The U.S. Patent Office has long granted patents on new card games, but the path for patenting card games was narrowed by a Federal Circuit ruling last Thursday. In In Re Smith, the Federal Circuit Court ruled that patent claims on a new card game were ineligible for patent protection, even if the card game is novel and non-obvious. The court did acknowledge, though, that some card games are potentially patentable if they satisfy certain criteria.

The ruling is further fallout from the 2014 Supreme Court case, Alice v. CLS BankAlice limited the types of creations that are eligible for patent protection, most notably excluding patents on what the Court called “abstract ideas,” unless there is something “significantly more” that provides inventiveness in how the idea is implemented. What exactly constitutes an “abstract idea” or “significantly more” was left for future court rulings to clarify, which is why the ruling in In Re Smith should be of great interest to those inventing in the gaming space.

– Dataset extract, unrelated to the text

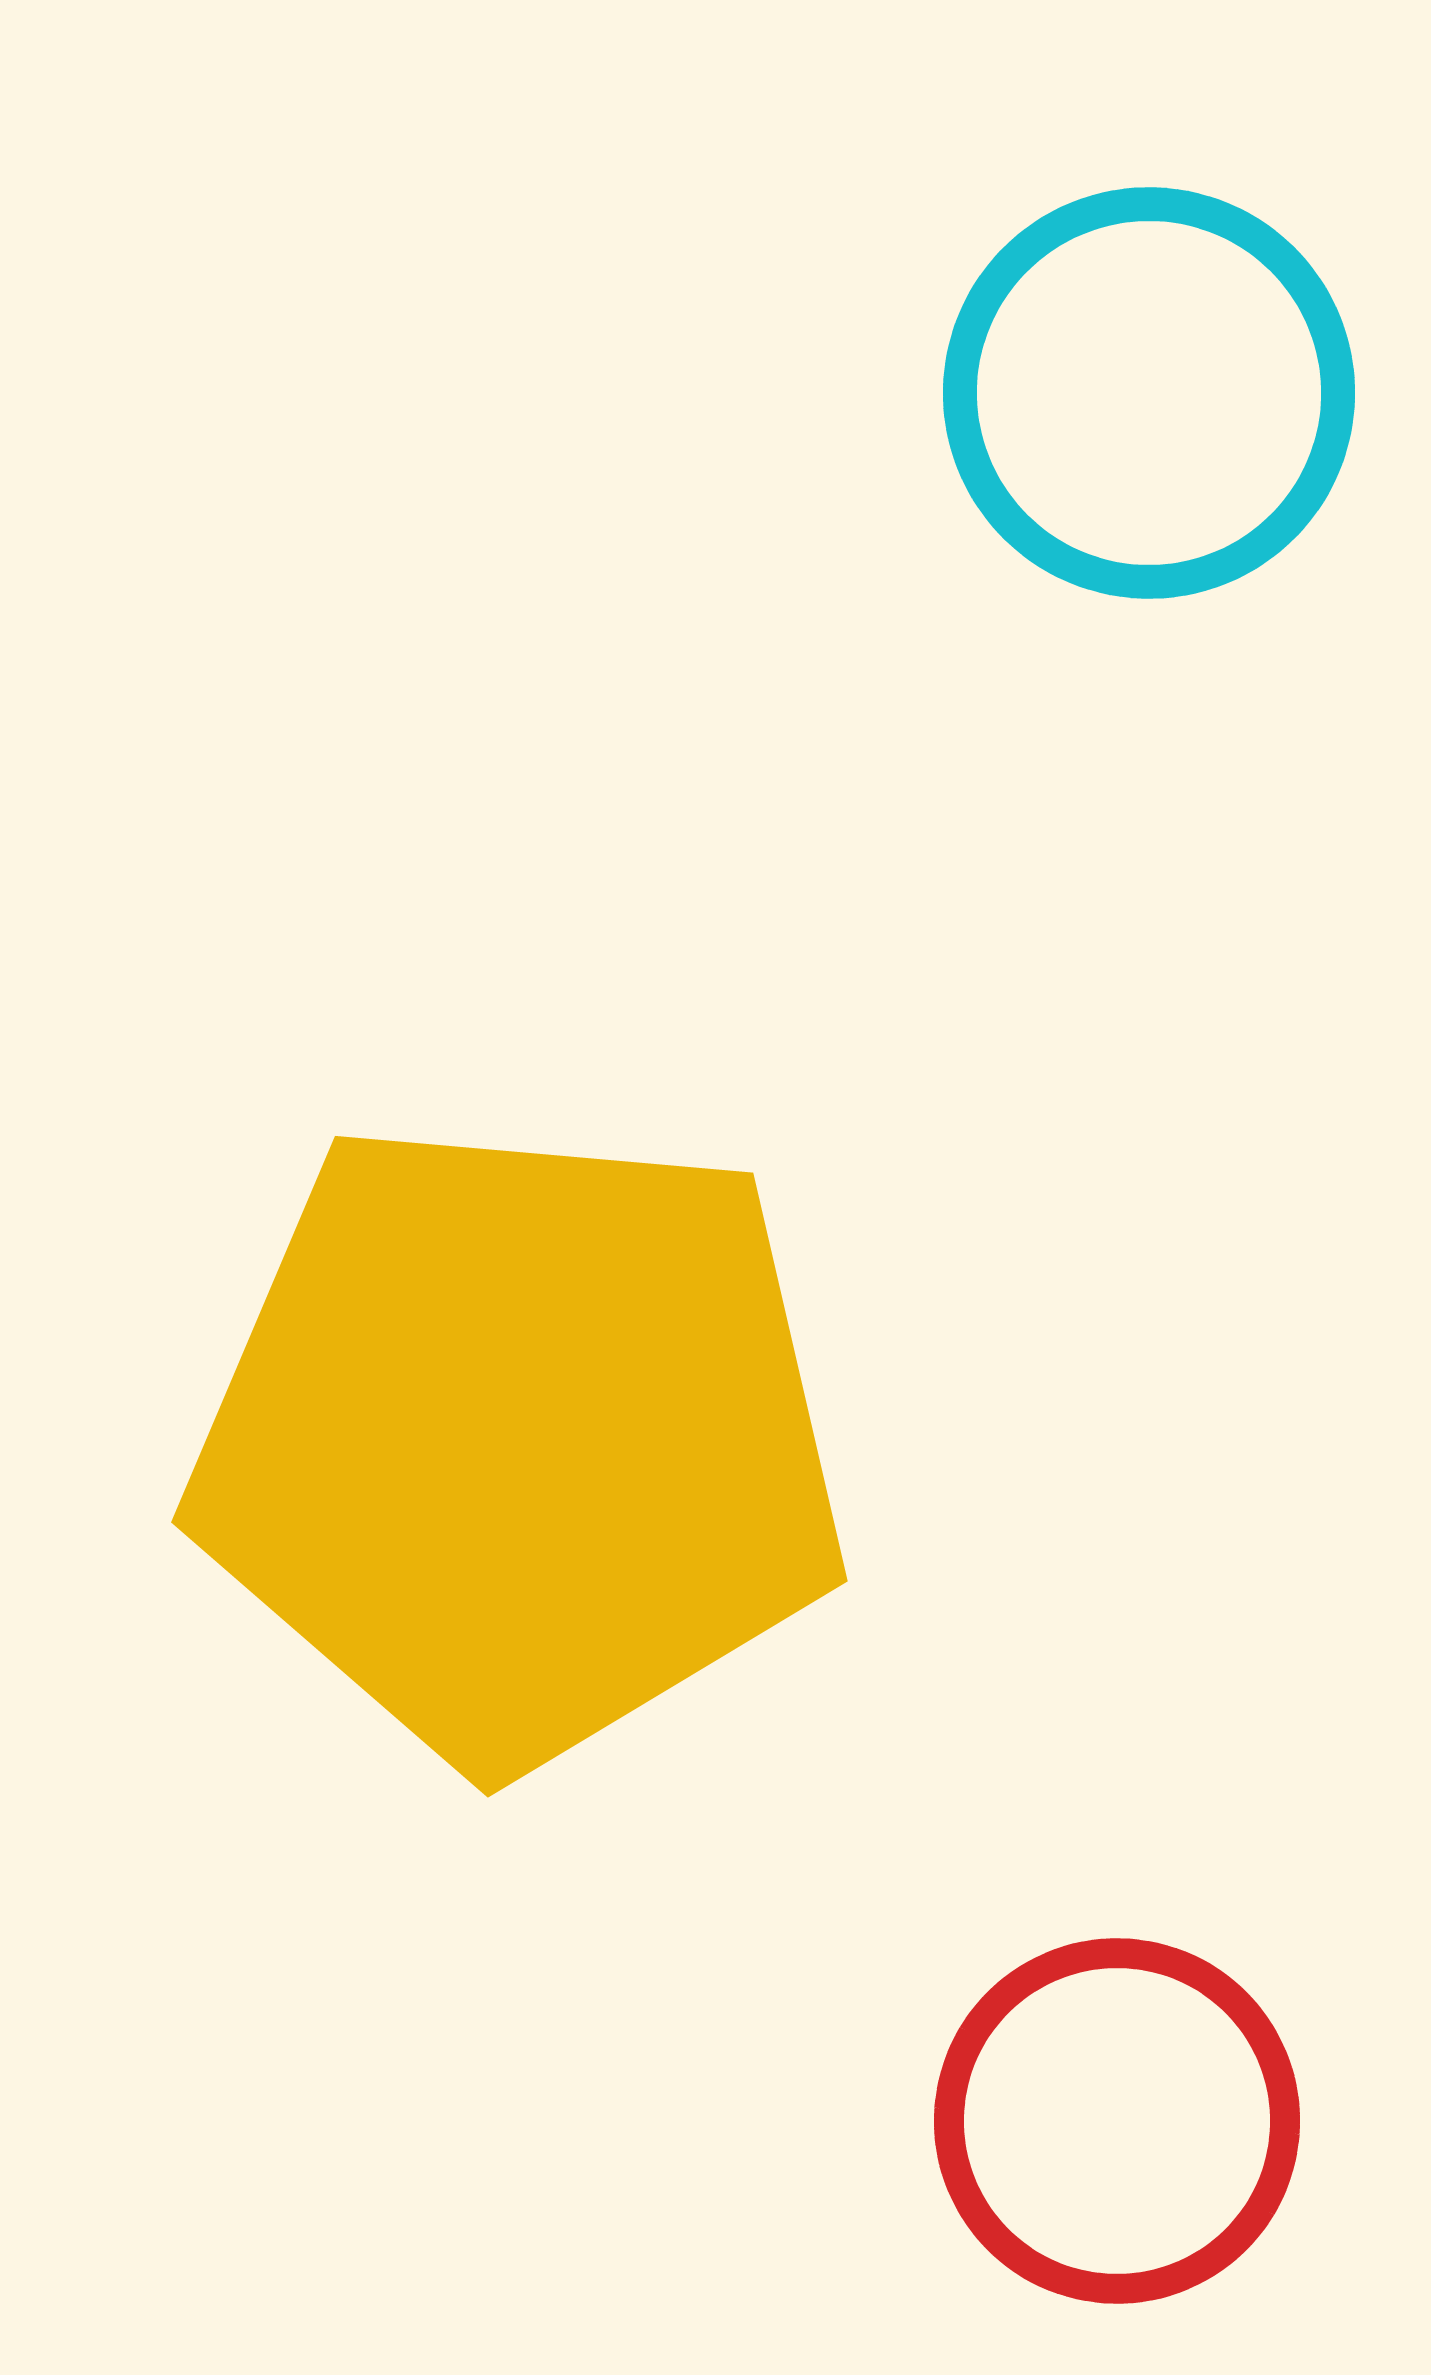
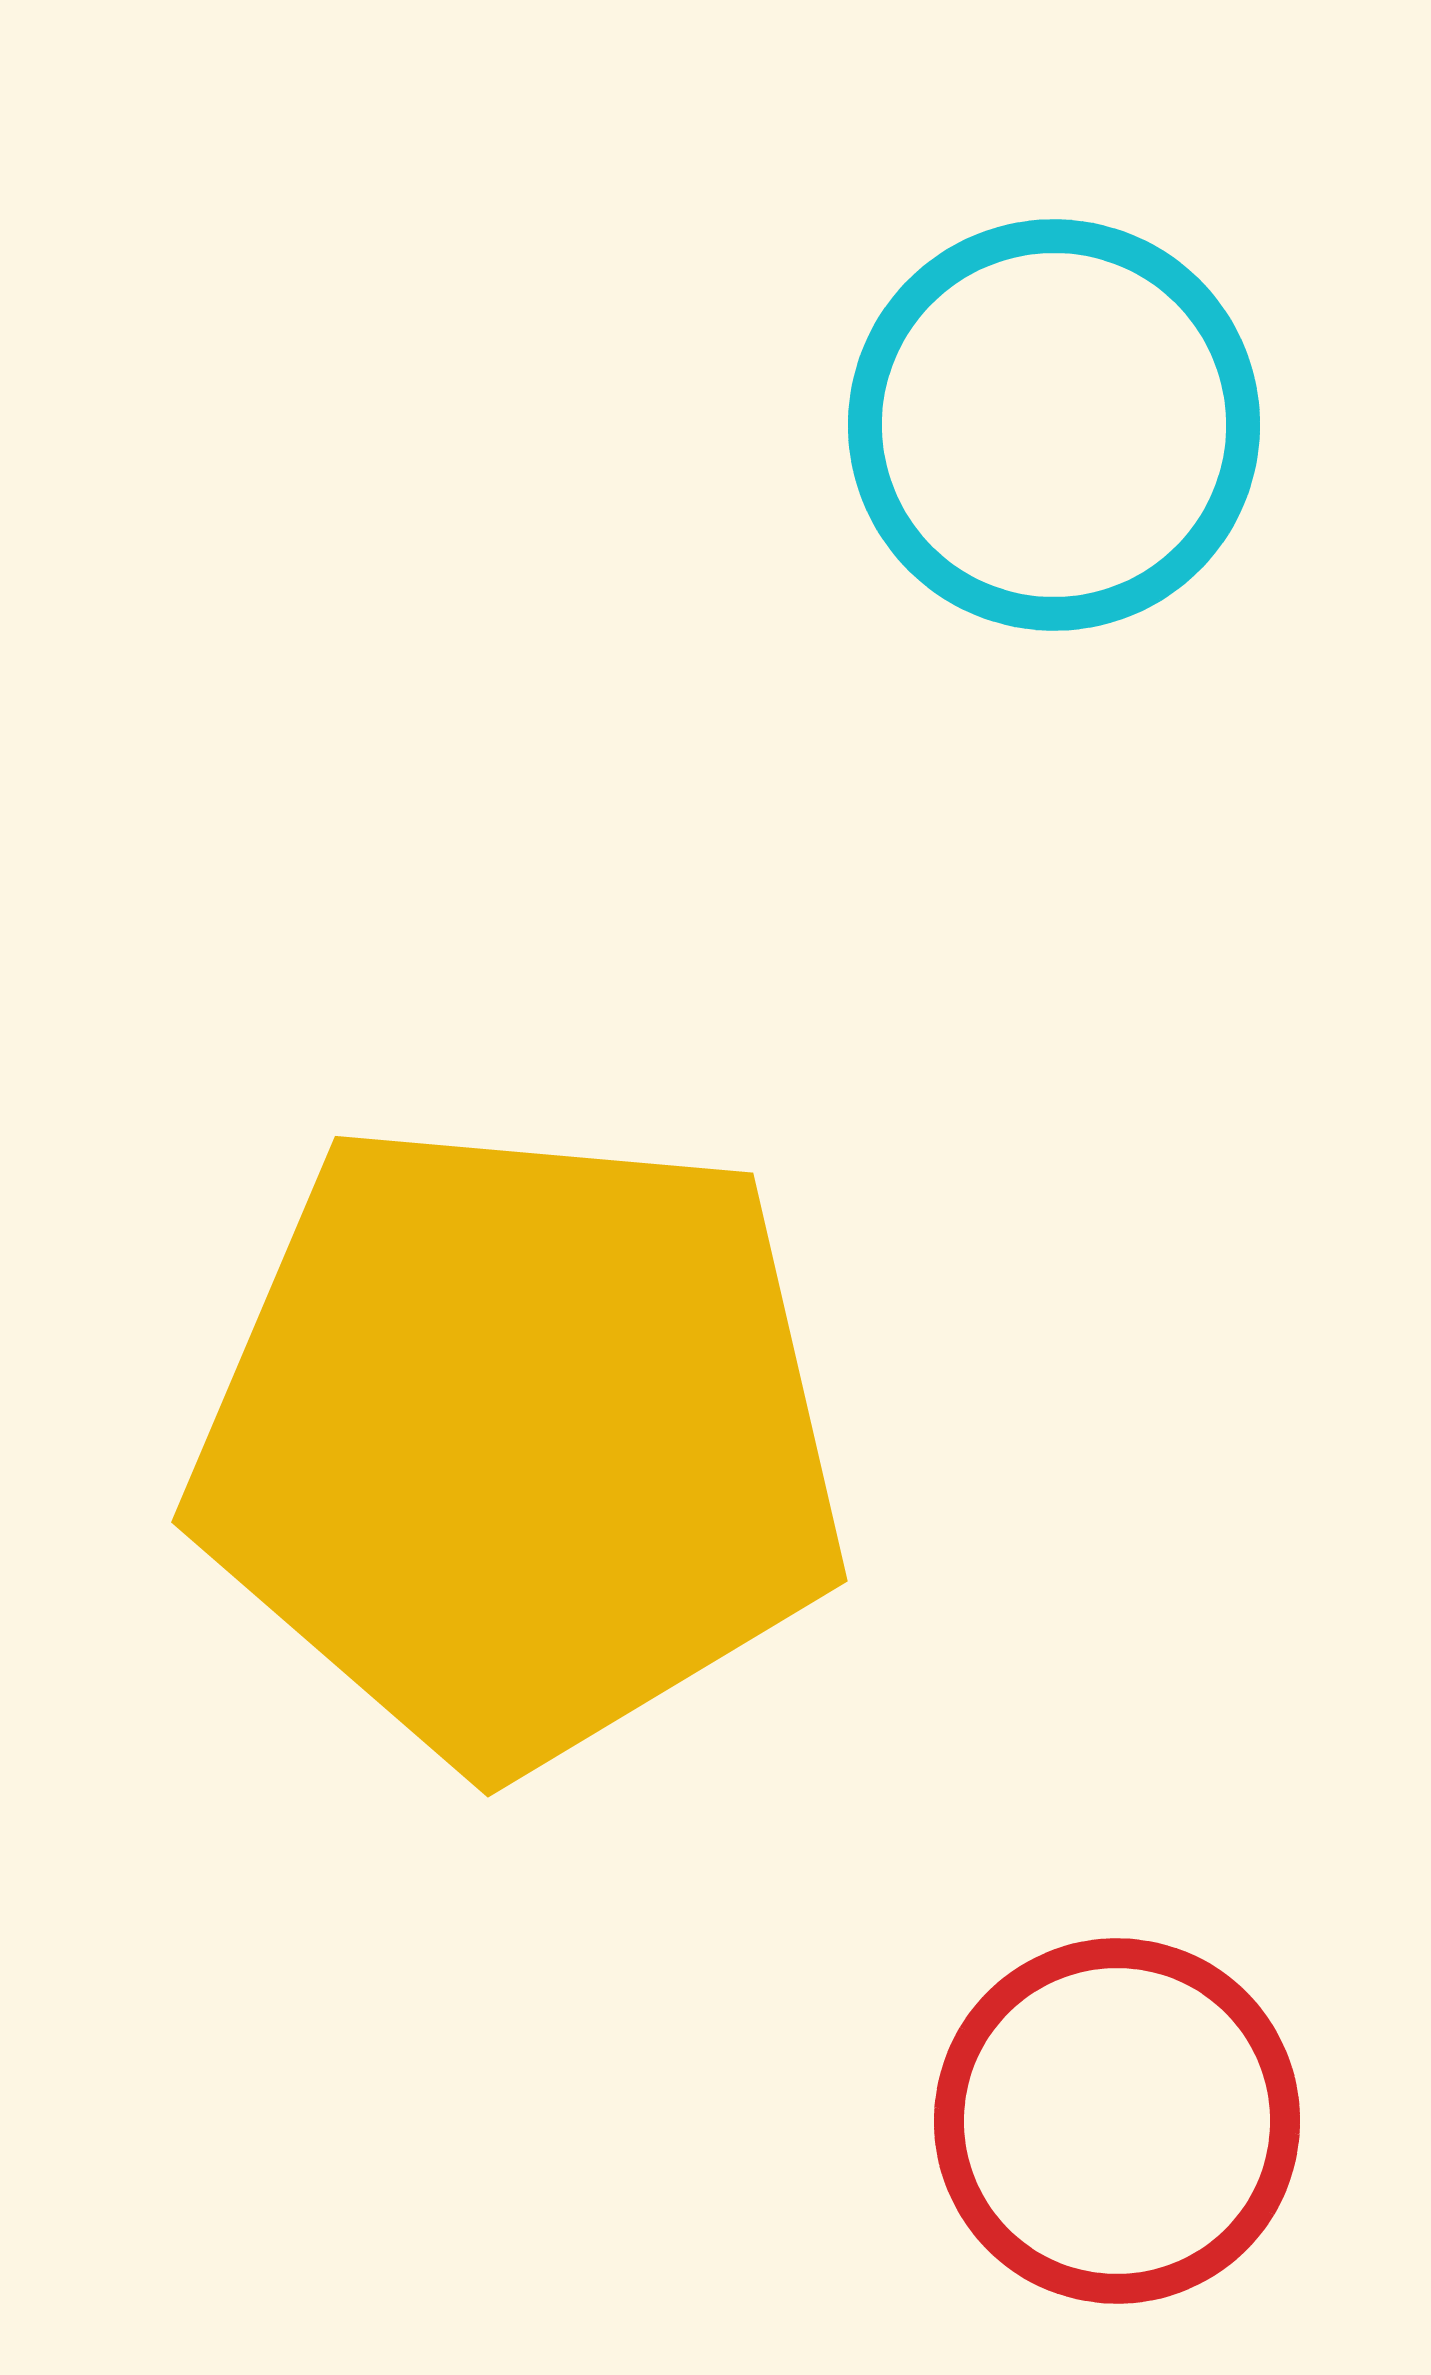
cyan circle: moved 95 px left, 32 px down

The patents applicant claimed to have invented a set of rules for a “method of conducting a wagering game,” specifically a game of chance based on a standard card deck. In the game, the deck is shuffled by a dealer, the dealer accepts wagers, the cards are dealt and valued according to specified rules, and the player’s wager is resolved based on whether they beat the dealer.

The Court deemed these claims to be directed to an abstract idea, explaining that the claims are directed to “rules for conducting a wagering game, [which] compare to other ‘fundamental economic practice[s]’ found abstract by the Supreme Court.” In previous cases, courts have ruled economic arrangements (like methods of hedging commodity risk) ineligible for patent protection, and the Federal Circuit analogized to those cases to support this ruling, noting that “[a] wagering game is, effectively, a method of exchanging and resolving financial obligations based on the probabilities created during the distribution of the cards.”

The ruling is not helpful for those seeking to patent card games, but the case suggests a number of paths forward.

The court noted that a novel card deck might be eligible for protection. Inventors should consider developing new decks or supplementing a standard deck with some non-generic component, like a player-supplied token.

Those inventing games based on standard decks should consider crafting their patent applications to distance their invention from this ruling. The emphasis on wagering in the Court’s analysis suggest claims should be drafted more broadly, to merely decide a winner, rather than settle a bet. Future cases will likely indicate whether this is sufficient, but the risk for inventions built around standard decks is certainly elevated.

Also of note, some of the claims in the patent application were not analyzed by the Federal Circuit because they were allowed by the patent examiner. These claims recited a computer-implemented version of the game. The Patent Office’s analysis of these claims does not carry the same weight as this Federal Circuit ruling, but it provides anecdotal evidence that computer-implemented versions of games might fare better at the Patent Office.